With an authenticated API, the exact opposite is true: it never trusts any request made to it. Each request must properly pass its authentication and permissions validation mechanism every time, and all actions are logged just in case a bad actor was doing something untoward. It’s a completely different philosophy in systems management and intrinsically more secure. Even if your attacker bypassed authentication somehow, his or her actions are still being logged; and, of course, the inverse is true as well. This same “distrust” is applied not only to the APIs but also to the various services in use, which provides great resistance to the spread of viruses and other malicious actions.
System Heterogeneity Has Built-in Risk
The other interesting fact I noticed about this hack was that this vulnerability (and subsequent exploit) was the result of companies needing to manage a large, disparate technology infrastructure with a sizeable quantity of on-site servers and/or datacenters. There’s no question that the larger your organization becomes, the more platforms you need to support, the more cats you need to herd, and the attractiveness of a single tool that can act like Sauron’s One Ring (“…and in the darkness, bind them!” – shout out to my fellow geeks!) becomes apparent. By consolidating on one cloud platform, creating a common policy of service definitions and behaviors, and standardizing on specific technologies to use, our infrastructure is more manageable and the operations load is considerably reduced compared to similarly-sized companies with a less homogenous makeup.

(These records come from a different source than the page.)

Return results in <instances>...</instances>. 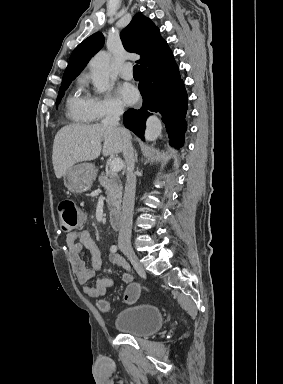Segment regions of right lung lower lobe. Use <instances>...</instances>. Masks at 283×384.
Here are the masks:
<instances>
[{"mask_svg":"<svg viewBox=\"0 0 283 384\" xmlns=\"http://www.w3.org/2000/svg\"><path fill=\"white\" fill-rule=\"evenodd\" d=\"M138 88L143 104L140 109L131 108L124 113L125 127L144 140L146 119L153 115L152 112L159 113L171 140L170 145L183 146L187 127V93L175 61L163 70L141 75Z\"/></svg>","mask_w":283,"mask_h":384,"instance_id":"98d812e1","label":"right lung lower lobe"}]
</instances>
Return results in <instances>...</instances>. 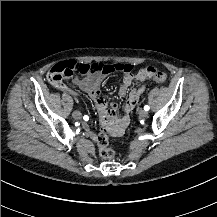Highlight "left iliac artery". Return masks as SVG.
I'll list each match as a JSON object with an SVG mask.
<instances>
[{"label":"left iliac artery","mask_w":217,"mask_h":217,"mask_svg":"<svg viewBox=\"0 0 217 217\" xmlns=\"http://www.w3.org/2000/svg\"><path fill=\"white\" fill-rule=\"evenodd\" d=\"M149 109H150V107H149L148 105H145V106H144V110H145V111H148Z\"/></svg>","instance_id":"obj_1"}]
</instances>
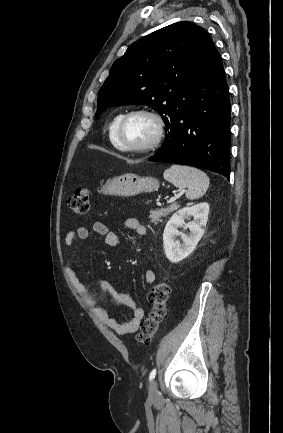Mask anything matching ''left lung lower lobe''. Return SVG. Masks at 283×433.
<instances>
[{"instance_id":"obj_1","label":"left lung lower lobe","mask_w":283,"mask_h":433,"mask_svg":"<svg viewBox=\"0 0 283 433\" xmlns=\"http://www.w3.org/2000/svg\"><path fill=\"white\" fill-rule=\"evenodd\" d=\"M230 99L214 47L191 86V106L166 125V139L149 161L200 167L230 177Z\"/></svg>"}]
</instances>
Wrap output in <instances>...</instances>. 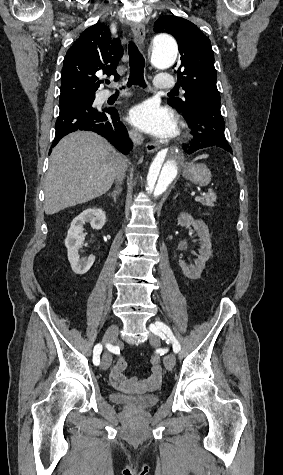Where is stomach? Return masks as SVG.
<instances>
[{
  "label": "stomach",
  "instance_id": "1",
  "mask_svg": "<svg viewBox=\"0 0 283 475\" xmlns=\"http://www.w3.org/2000/svg\"><path fill=\"white\" fill-rule=\"evenodd\" d=\"M183 176L193 182V184H198V186H207L211 182V172L205 164H188L186 166Z\"/></svg>",
  "mask_w": 283,
  "mask_h": 475
}]
</instances>
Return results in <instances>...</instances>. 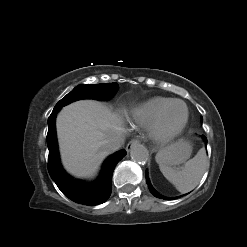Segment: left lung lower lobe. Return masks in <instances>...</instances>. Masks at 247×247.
I'll return each instance as SVG.
<instances>
[{
    "mask_svg": "<svg viewBox=\"0 0 247 247\" xmlns=\"http://www.w3.org/2000/svg\"><path fill=\"white\" fill-rule=\"evenodd\" d=\"M203 139H204V141L206 142V145H207V139H206V137L203 136ZM146 183H147V185H148V188H149L150 192H151L155 197L160 198V199H166V200L171 199V198H168V197H165V196L159 194V193L152 187V185H151V183H150V180H149V178H148V175H147V171H146ZM176 198H178V197H176ZM176 198H172V199H176Z\"/></svg>",
    "mask_w": 247,
    "mask_h": 247,
    "instance_id": "0a47b994",
    "label": "left lung lower lobe"
}]
</instances>
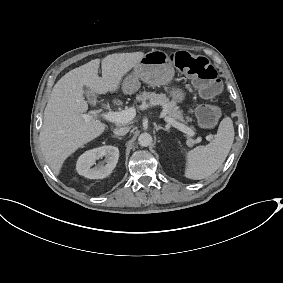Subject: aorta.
Segmentation results:
<instances>
[{"mask_svg":"<svg viewBox=\"0 0 283 283\" xmlns=\"http://www.w3.org/2000/svg\"><path fill=\"white\" fill-rule=\"evenodd\" d=\"M152 137L149 133H141L138 137V143L142 147H147L151 144Z\"/></svg>","mask_w":283,"mask_h":283,"instance_id":"aorta-1","label":"aorta"}]
</instances>
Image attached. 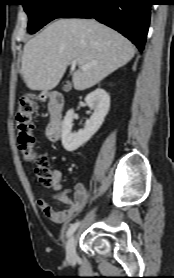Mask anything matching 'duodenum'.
I'll return each instance as SVG.
<instances>
[{
    "label": "duodenum",
    "mask_w": 174,
    "mask_h": 278,
    "mask_svg": "<svg viewBox=\"0 0 174 278\" xmlns=\"http://www.w3.org/2000/svg\"><path fill=\"white\" fill-rule=\"evenodd\" d=\"M49 107V124L46 134L49 139L56 140L62 131L64 97L60 92L51 91L41 95Z\"/></svg>",
    "instance_id": "410a0bca"
}]
</instances>
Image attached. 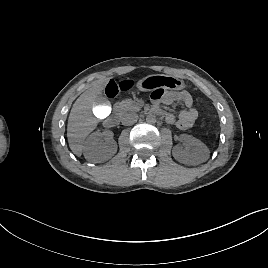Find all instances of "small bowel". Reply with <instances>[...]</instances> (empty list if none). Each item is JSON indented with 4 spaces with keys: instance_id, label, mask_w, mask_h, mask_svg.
Returning a JSON list of instances; mask_svg holds the SVG:
<instances>
[{
    "instance_id": "obj_1",
    "label": "small bowel",
    "mask_w": 268,
    "mask_h": 268,
    "mask_svg": "<svg viewBox=\"0 0 268 268\" xmlns=\"http://www.w3.org/2000/svg\"><path fill=\"white\" fill-rule=\"evenodd\" d=\"M151 96L154 112L163 115L169 124H173L181 130H187L193 126L198 117V111L193 107V98L188 91L164 93L162 89H156ZM175 101H180L185 106V109L177 117L161 108V104L171 105Z\"/></svg>"
}]
</instances>
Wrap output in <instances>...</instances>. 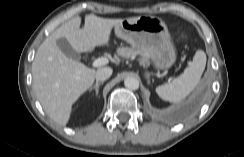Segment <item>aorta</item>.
<instances>
[{
	"label": "aorta",
	"instance_id": "obj_1",
	"mask_svg": "<svg viewBox=\"0 0 244 157\" xmlns=\"http://www.w3.org/2000/svg\"><path fill=\"white\" fill-rule=\"evenodd\" d=\"M124 85L130 90H137L139 88V81L137 78L129 76L125 78Z\"/></svg>",
	"mask_w": 244,
	"mask_h": 157
}]
</instances>
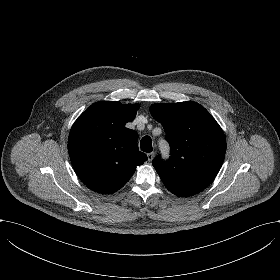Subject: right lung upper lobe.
<instances>
[{"label":"right lung upper lobe","instance_id":"right-lung-upper-lobe-1","mask_svg":"<svg viewBox=\"0 0 280 280\" xmlns=\"http://www.w3.org/2000/svg\"><path fill=\"white\" fill-rule=\"evenodd\" d=\"M138 104L100 101L92 104L73 124L68 152L73 168L91 190L112 194L122 188L136 167L146 160L138 149L136 131L125 127Z\"/></svg>","mask_w":280,"mask_h":280}]
</instances>
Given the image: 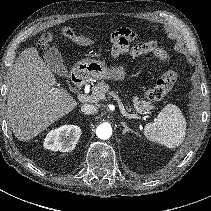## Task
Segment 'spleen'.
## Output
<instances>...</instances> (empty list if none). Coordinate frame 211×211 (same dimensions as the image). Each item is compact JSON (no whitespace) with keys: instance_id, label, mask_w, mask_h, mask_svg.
Returning <instances> with one entry per match:
<instances>
[{"instance_id":"3e777b00","label":"spleen","mask_w":211,"mask_h":211,"mask_svg":"<svg viewBox=\"0 0 211 211\" xmlns=\"http://www.w3.org/2000/svg\"><path fill=\"white\" fill-rule=\"evenodd\" d=\"M186 134V120L174 104L166 105L158 114L156 122L144 127V136L151 142L176 148L182 144Z\"/></svg>"}]
</instances>
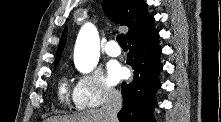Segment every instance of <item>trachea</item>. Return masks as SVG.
Returning <instances> with one entry per match:
<instances>
[{"label": "trachea", "mask_w": 221, "mask_h": 122, "mask_svg": "<svg viewBox=\"0 0 221 122\" xmlns=\"http://www.w3.org/2000/svg\"><path fill=\"white\" fill-rule=\"evenodd\" d=\"M117 42L121 47H127V42L124 34H119L117 36Z\"/></svg>", "instance_id": "3493384b"}]
</instances>
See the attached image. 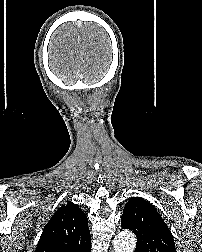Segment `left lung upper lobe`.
Instances as JSON below:
<instances>
[{
	"instance_id": "left-lung-upper-lobe-1",
	"label": "left lung upper lobe",
	"mask_w": 202,
	"mask_h": 252,
	"mask_svg": "<svg viewBox=\"0 0 202 252\" xmlns=\"http://www.w3.org/2000/svg\"><path fill=\"white\" fill-rule=\"evenodd\" d=\"M121 227L137 236L135 252H176L168 226L156 209L141 198H131L125 205Z\"/></svg>"
}]
</instances>
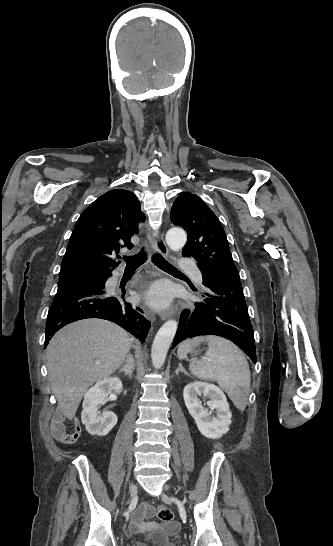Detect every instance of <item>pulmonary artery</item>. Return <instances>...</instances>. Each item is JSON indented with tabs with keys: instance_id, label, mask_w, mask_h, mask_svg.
I'll list each match as a JSON object with an SVG mask.
<instances>
[{
	"instance_id": "obj_1",
	"label": "pulmonary artery",
	"mask_w": 333,
	"mask_h": 546,
	"mask_svg": "<svg viewBox=\"0 0 333 546\" xmlns=\"http://www.w3.org/2000/svg\"><path fill=\"white\" fill-rule=\"evenodd\" d=\"M190 266H191V262H190V261H188V260H182V262H181V268L187 269V268H189ZM119 275H120V273H117L115 276L117 277V276H119ZM194 279H195V281L198 282V283H201V282H202V276H201V273H200L198 270L194 271Z\"/></svg>"
}]
</instances>
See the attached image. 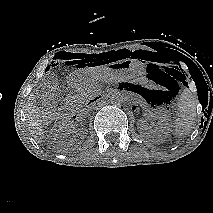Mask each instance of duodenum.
I'll return each mask as SVG.
<instances>
[{
	"instance_id": "410a0bca",
	"label": "duodenum",
	"mask_w": 213,
	"mask_h": 213,
	"mask_svg": "<svg viewBox=\"0 0 213 213\" xmlns=\"http://www.w3.org/2000/svg\"><path fill=\"white\" fill-rule=\"evenodd\" d=\"M104 96L103 95H97L94 96L91 101L89 102V105H93L96 104L98 102H100L101 100H103ZM83 114V110H80L78 112L75 113L74 118H79L81 115Z\"/></svg>"
}]
</instances>
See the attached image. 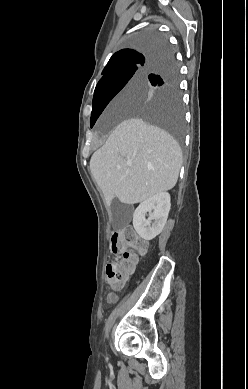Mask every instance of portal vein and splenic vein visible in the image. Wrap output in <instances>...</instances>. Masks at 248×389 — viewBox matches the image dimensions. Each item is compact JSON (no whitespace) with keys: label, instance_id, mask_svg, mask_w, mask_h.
Masks as SVG:
<instances>
[{"label":"portal vein and splenic vein","instance_id":"18ae733b","mask_svg":"<svg viewBox=\"0 0 248 389\" xmlns=\"http://www.w3.org/2000/svg\"><path fill=\"white\" fill-rule=\"evenodd\" d=\"M132 164L131 163H128V166H131Z\"/></svg>","mask_w":248,"mask_h":389}]
</instances>
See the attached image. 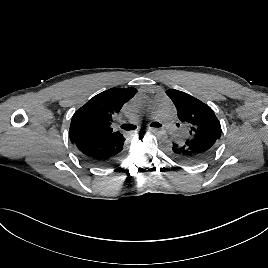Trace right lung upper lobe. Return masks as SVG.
Segmentation results:
<instances>
[{
	"instance_id": "right-lung-upper-lobe-1",
	"label": "right lung upper lobe",
	"mask_w": 268,
	"mask_h": 268,
	"mask_svg": "<svg viewBox=\"0 0 268 268\" xmlns=\"http://www.w3.org/2000/svg\"><path fill=\"white\" fill-rule=\"evenodd\" d=\"M137 90L111 88L91 98L73 115L69 137L73 144L84 140H102L121 134L111 128L113 117Z\"/></svg>"
}]
</instances>
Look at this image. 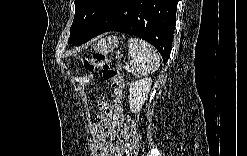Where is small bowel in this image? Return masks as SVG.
Segmentation results:
<instances>
[{
    "instance_id": "obj_1",
    "label": "small bowel",
    "mask_w": 247,
    "mask_h": 156,
    "mask_svg": "<svg viewBox=\"0 0 247 156\" xmlns=\"http://www.w3.org/2000/svg\"><path fill=\"white\" fill-rule=\"evenodd\" d=\"M122 91H114L111 102L101 100V115L96 118L93 137L96 141L95 150L98 155L123 156L131 146L132 137L122 111Z\"/></svg>"
}]
</instances>
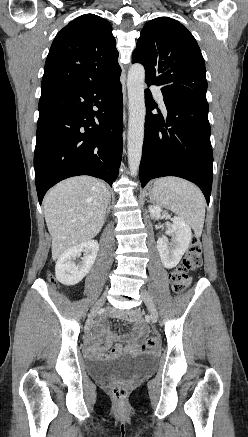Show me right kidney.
<instances>
[{"mask_svg":"<svg viewBox=\"0 0 248 437\" xmlns=\"http://www.w3.org/2000/svg\"><path fill=\"white\" fill-rule=\"evenodd\" d=\"M99 244L88 240L66 250L57 260L55 266L56 279L66 285H76L89 273L97 257ZM84 253L81 263L76 265L73 259Z\"/></svg>","mask_w":248,"mask_h":437,"instance_id":"ca27d5eb","label":"right kidney"}]
</instances>
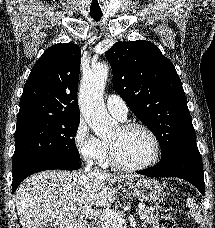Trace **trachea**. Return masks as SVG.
Here are the masks:
<instances>
[{"label": "trachea", "mask_w": 215, "mask_h": 228, "mask_svg": "<svg viewBox=\"0 0 215 228\" xmlns=\"http://www.w3.org/2000/svg\"><path fill=\"white\" fill-rule=\"evenodd\" d=\"M91 18L98 22L102 18V14H90Z\"/></svg>", "instance_id": "3493384b"}]
</instances>
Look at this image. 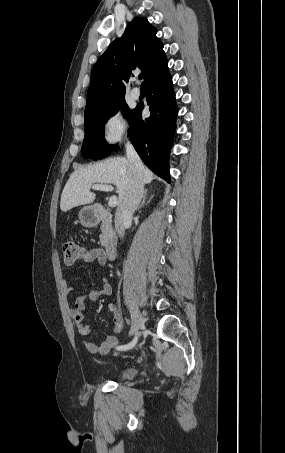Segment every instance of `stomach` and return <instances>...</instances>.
Listing matches in <instances>:
<instances>
[{
    "instance_id": "0dacf381",
    "label": "stomach",
    "mask_w": 285,
    "mask_h": 453,
    "mask_svg": "<svg viewBox=\"0 0 285 453\" xmlns=\"http://www.w3.org/2000/svg\"><path fill=\"white\" fill-rule=\"evenodd\" d=\"M79 220L84 227H94L98 223V213L94 207H83L79 211Z\"/></svg>"
}]
</instances>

Now, certainly, such a conformity of platforms is an unrealistic goal for almost all of the companies that are willing to invest in Orion; the more mature a company becomes, the more complex its needs become, and the more services they offer, the more difficult it is to have a standard anything. However, luckily, when you are able to focus on a clear path of expertise and set up properly at the beginning, you have a lot more options. There’s inherent value in never having to worry about managing aging equipment/ infrastructure or needing to consider how to properly support a host of third-party applications. Properly architecting solutions for our customers to leverage our infrastructure choices instead of making the infrastructure fit the solution also helps tremendously. Being 100% cloud-based means that if we don’t build it ourselves, we connect to someone else’s cloud-based service to securely get what we need. I wouldn’t exactly call it minimalist, but there is (perhaps counterintuitively) great flexibility to be gained when you keep things simple and only focus on the core business value you wish to provide.
This hack, in my opinion, highlights a growing security concern: increasingly more complex software systems on increasingly diverse hardware, while the ratio of human eyes to machines continues to shrink at breakneck speed. We know of the SolarWinds exploit now. How many similar products may have also been compromised that we don’t know about? How can we be sure SolarWinds won’t be hacked again? I think we’re going to see this as a decision point for many companies, and possibly an acceleration towards infrastructure standardization where it simply wasn’t conceivable before.
The cloud has grown up. As a company that started as a cloud access control solution, ERP Maestro is well-positioned for the next technology challenges. I expect this incident was a wake-up call for a lot of people who could never justify the expense of migrating to a different model, and I hope the public at large has gained a greater appreciation for the value of good security.